DIRECTIONS FOR THIS TASK: Extract every entry word for word.

MATERIAL SHOWN:
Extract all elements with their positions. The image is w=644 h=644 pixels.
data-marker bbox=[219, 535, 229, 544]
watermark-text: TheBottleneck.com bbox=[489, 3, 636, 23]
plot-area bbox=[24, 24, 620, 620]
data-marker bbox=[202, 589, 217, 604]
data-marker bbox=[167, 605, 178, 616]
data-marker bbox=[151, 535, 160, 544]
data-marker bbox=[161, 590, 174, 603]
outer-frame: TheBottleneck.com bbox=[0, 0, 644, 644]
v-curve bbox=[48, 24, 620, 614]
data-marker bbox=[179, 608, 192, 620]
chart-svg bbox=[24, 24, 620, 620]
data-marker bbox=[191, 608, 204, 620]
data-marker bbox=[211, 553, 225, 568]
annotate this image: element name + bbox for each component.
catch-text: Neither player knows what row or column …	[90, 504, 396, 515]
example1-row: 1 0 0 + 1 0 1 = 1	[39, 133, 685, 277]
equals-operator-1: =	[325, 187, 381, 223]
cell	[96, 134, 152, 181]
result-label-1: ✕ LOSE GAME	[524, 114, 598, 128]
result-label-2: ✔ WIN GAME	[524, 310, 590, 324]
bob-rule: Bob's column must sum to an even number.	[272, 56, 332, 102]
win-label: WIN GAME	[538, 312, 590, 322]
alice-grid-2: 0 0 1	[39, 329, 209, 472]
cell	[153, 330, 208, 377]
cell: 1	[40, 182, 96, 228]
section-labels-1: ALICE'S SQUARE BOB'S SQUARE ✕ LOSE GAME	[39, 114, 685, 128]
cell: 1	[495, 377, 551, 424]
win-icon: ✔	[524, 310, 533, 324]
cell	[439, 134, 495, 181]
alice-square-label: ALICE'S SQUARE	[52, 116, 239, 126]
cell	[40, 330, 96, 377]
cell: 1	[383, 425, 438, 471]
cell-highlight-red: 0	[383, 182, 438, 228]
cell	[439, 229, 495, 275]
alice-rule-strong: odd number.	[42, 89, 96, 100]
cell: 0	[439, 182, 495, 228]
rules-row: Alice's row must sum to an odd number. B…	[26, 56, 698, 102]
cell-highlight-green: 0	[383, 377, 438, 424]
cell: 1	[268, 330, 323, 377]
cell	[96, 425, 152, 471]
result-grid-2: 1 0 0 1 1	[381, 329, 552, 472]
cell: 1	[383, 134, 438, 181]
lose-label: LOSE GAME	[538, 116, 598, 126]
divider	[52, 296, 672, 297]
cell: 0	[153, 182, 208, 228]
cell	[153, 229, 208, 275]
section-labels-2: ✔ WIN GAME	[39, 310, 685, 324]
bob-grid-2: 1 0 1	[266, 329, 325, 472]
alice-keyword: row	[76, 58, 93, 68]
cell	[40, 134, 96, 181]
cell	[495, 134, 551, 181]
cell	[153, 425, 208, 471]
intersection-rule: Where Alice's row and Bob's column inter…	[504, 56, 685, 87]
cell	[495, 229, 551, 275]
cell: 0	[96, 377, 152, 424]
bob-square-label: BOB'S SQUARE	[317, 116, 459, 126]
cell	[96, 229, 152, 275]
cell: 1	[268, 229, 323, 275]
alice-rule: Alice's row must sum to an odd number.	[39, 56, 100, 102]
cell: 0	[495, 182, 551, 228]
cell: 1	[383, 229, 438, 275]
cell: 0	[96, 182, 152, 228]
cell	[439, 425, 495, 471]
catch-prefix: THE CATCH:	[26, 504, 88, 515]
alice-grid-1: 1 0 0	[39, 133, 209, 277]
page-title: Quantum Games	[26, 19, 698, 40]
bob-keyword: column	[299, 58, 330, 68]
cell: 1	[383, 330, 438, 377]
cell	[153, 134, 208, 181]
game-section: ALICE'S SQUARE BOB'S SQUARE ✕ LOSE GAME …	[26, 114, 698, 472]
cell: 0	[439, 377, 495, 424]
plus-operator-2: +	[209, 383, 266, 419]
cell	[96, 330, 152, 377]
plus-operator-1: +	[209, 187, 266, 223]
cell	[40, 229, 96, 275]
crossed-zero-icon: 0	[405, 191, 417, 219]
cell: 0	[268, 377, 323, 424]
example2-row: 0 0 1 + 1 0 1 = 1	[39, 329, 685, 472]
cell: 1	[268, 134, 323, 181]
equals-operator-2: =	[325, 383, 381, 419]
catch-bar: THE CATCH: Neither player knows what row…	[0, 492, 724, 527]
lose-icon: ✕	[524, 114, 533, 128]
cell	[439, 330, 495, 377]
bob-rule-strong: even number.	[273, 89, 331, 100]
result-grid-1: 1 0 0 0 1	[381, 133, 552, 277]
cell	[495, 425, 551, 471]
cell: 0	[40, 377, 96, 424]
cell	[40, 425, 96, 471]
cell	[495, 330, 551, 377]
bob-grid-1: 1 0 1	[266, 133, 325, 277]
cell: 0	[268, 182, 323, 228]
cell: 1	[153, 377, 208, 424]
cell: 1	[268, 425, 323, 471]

WRITTEN ANSWER:
Extract all elements with their positions. The image is w=644 h=644 pixels.
data-marker bbox=[219, 535, 229, 544]
watermark-text: TheBottleneck.com bbox=[489, 3, 636, 23]
plot-area bbox=[24, 24, 620, 620]
data-marker bbox=[202, 589, 217, 604]
data-marker bbox=[167, 605, 178, 616]
data-marker bbox=[151, 535, 160, 544]
data-marker bbox=[161, 590, 174, 603]
outer-frame: TheBottleneck.com bbox=[0, 0, 644, 644]
v-curve bbox=[48, 24, 620, 614]
data-marker bbox=[179, 608, 192, 620]
chart-svg bbox=[24, 24, 620, 620]
data-marker bbox=[191, 608, 204, 620]
data-marker bbox=[211, 553, 225, 568]
annotate this image: element name + bbox for each component.
catch-text: Neither player knows what row or column …	[90, 504, 396, 515]
example1-row: 1 0 0 + 1 0 1 = 1	[39, 133, 685, 277]
equals-operator-1: =	[325, 187, 381, 223]
cell	[96, 134, 152, 181]
result-label-1: ✕ LOSE GAME	[524, 114, 598, 128]
result-label-2: ✔ WIN GAME	[524, 310, 590, 324]
bob-rule: Bob's column must sum to an even number.	[272, 56, 332, 102]
win-label: WIN GAME	[538, 312, 590, 322]
alice-grid-2: 0 0 1	[39, 329, 209, 472]
cell	[153, 330, 208, 377]
cell: 1	[40, 182, 96, 228]
section-labels-1: ALICE'S SQUARE BOB'S SQUARE ✕ LOSE GAME	[39, 114, 685, 128]
cell: 1	[495, 377, 551, 424]
win-icon: ✔	[524, 310, 533, 324]
cell	[439, 134, 495, 181]
alice-square-label: ALICE'S SQUARE	[52, 116, 239, 126]
cell	[40, 330, 96, 377]
cell: 1	[383, 425, 438, 471]
cell-highlight-red: 0	[383, 182, 438, 228]
cell	[439, 229, 495, 275]
alice-rule-strong: odd number.	[42, 89, 96, 100]
cell: 0	[439, 182, 495, 228]
rules-row: Alice's row must sum to an odd number. B…	[26, 56, 698, 102]
cell-highlight-green: 0	[383, 377, 438, 424]
cell: 1	[268, 330, 323, 377]
cell	[96, 425, 152, 471]
result-grid-2: 1 0 0 1 1	[381, 329, 552, 472]
cell: 1	[383, 134, 438, 181]
lose-label: LOSE GAME	[538, 116, 598, 126]
divider	[52, 296, 672, 297]
cell: 0	[153, 182, 208, 228]
cell	[153, 229, 208, 275]
section-labels-2: ✔ WIN GAME	[39, 310, 685, 324]
bob-grid-2: 1 0 1	[266, 329, 325, 472]
alice-keyword: row	[76, 58, 93, 68]
cell	[40, 134, 96, 181]
cell	[495, 134, 551, 181]
cell	[153, 425, 208, 471]
intersection-rule: Where Alice's row and Bob's column inter…	[504, 56, 685, 87]
cell	[495, 229, 551, 275]
cell: 0	[96, 377, 152, 424]
bob-square-label: BOB'S SQUARE	[317, 116, 459, 126]
cell	[96, 229, 152, 275]
cell: 1	[268, 229, 323, 275]
alice-rule: Alice's row must sum to an odd number.	[39, 56, 100, 102]
cell: 0	[495, 182, 551, 228]
cell: 1	[383, 229, 438, 275]
cell: 0	[96, 182, 152, 228]
cell	[439, 425, 495, 471]
catch-prefix: THE CATCH:	[26, 504, 88, 515]
alice-grid-1: 1 0 0	[39, 133, 209, 277]
page-title: Quantum Games	[26, 19, 698, 40]
bob-keyword: column	[299, 58, 330, 68]
cell: 1	[383, 330, 438, 377]
cell	[153, 134, 208, 181]
game-section: ALICE'S SQUARE BOB'S SQUARE ✕ LOSE GAME …	[26, 114, 698, 472]
cell: 0	[439, 377, 495, 424]
plus-operator-2: +	[209, 383, 266, 419]
cell	[96, 330, 152, 377]
plus-operator-1: +	[209, 187, 266, 223]
cell	[40, 229, 96, 275]
crossed-zero-icon: 0	[405, 191, 417, 219]
cell: 0	[268, 377, 323, 424]
example2-row: 0 0 1 + 1 0 1 = 1	[39, 329, 685, 472]
cell: 1	[268, 134, 323, 181]
equals-operator-2: =	[325, 383, 381, 419]
catch-bar: THE CATCH: Neither player knows what row…	[0, 492, 724, 527]
lose-icon: ✕	[524, 114, 533, 128]
cell	[439, 330, 495, 377]
bob-rule-strong: even number.	[273, 89, 331, 100]
result-grid-1: 1 0 0 0 1	[381, 133, 552, 277]
cell	[495, 425, 551, 471]
cell: 0	[40, 377, 96, 424]
cell	[40, 425, 96, 471]
cell	[495, 330, 551, 377]
bob-grid-1: 1 0 1	[266, 133, 325, 277]
cell: 0	[268, 182, 323, 228]
cell: 1	[153, 377, 208, 424]
cell: 1	[268, 425, 323, 471]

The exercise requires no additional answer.